How does valproic acid interact with phenytoin binding?
Valproic acid is one of the most clinically significant drugs that interact with phenytoin protein binding. Valproic acid competes with phenytoin for albumin binding sites, displacing phenytoin and increasing its free fraction from the normal 10 percent to as high as 15 to 20 percent. This displacement means that total phenytoin levels may decrease or appear low while free levels remain therapeutic or even become toxic. The standard Winter-Tozer equation does not account for this interaction, and patients on concurrent valproic acid should have free phenytoin levels monitored directly. Additionally, valproic acid inhibits phenytoin metabolism through CYP2C9, adding a pharmacokinetic interaction on top of the binding displacement.
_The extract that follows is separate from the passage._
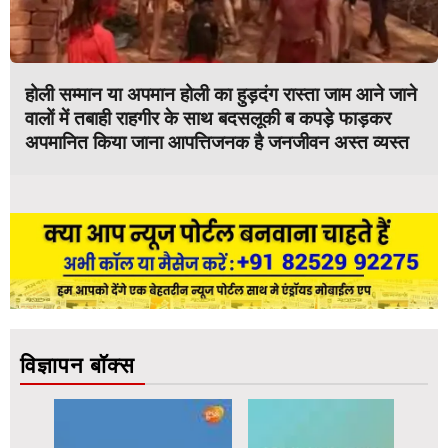
होली सम्मान या अपमान होली का हुड़दंग रास्ता जाम आने जाने
वालों में तबाही राहगीर के साथ बदसलूकी ब कपड़े फाड़कर
अपमानित किया जाना आपत्तिजनक है जनजीवन अस्त व्यस्त
विज्ञापन बॉक्स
How should phenytoin doses be adjusted based on corrected levels?
Phenytoin dose adjustments must account for its nonlinear (Michaelis-Menten) pharmacokinetics, where small dose changes can produce disproportionately large changes in serum levels near saturation. If the corrected level is subtherapeutic, doses should be increased cautiously, typically by no more than 30 to 50 mg per day for maintenance dosing. If supratherapeutic, the dose should be held until levels decrease and then restarted at a lower maintenance dose. Loading doses can be given for acutely subtherapeutic patients using the formula: Loading Dose = (Target - Current Corrected Level) x Volume of Distribution x Weight. The volume of distribution for phenytoin is approximately 0.7 L/kg. Levels should be rechecked 5 to 7 days after dose changes to allow for steady state.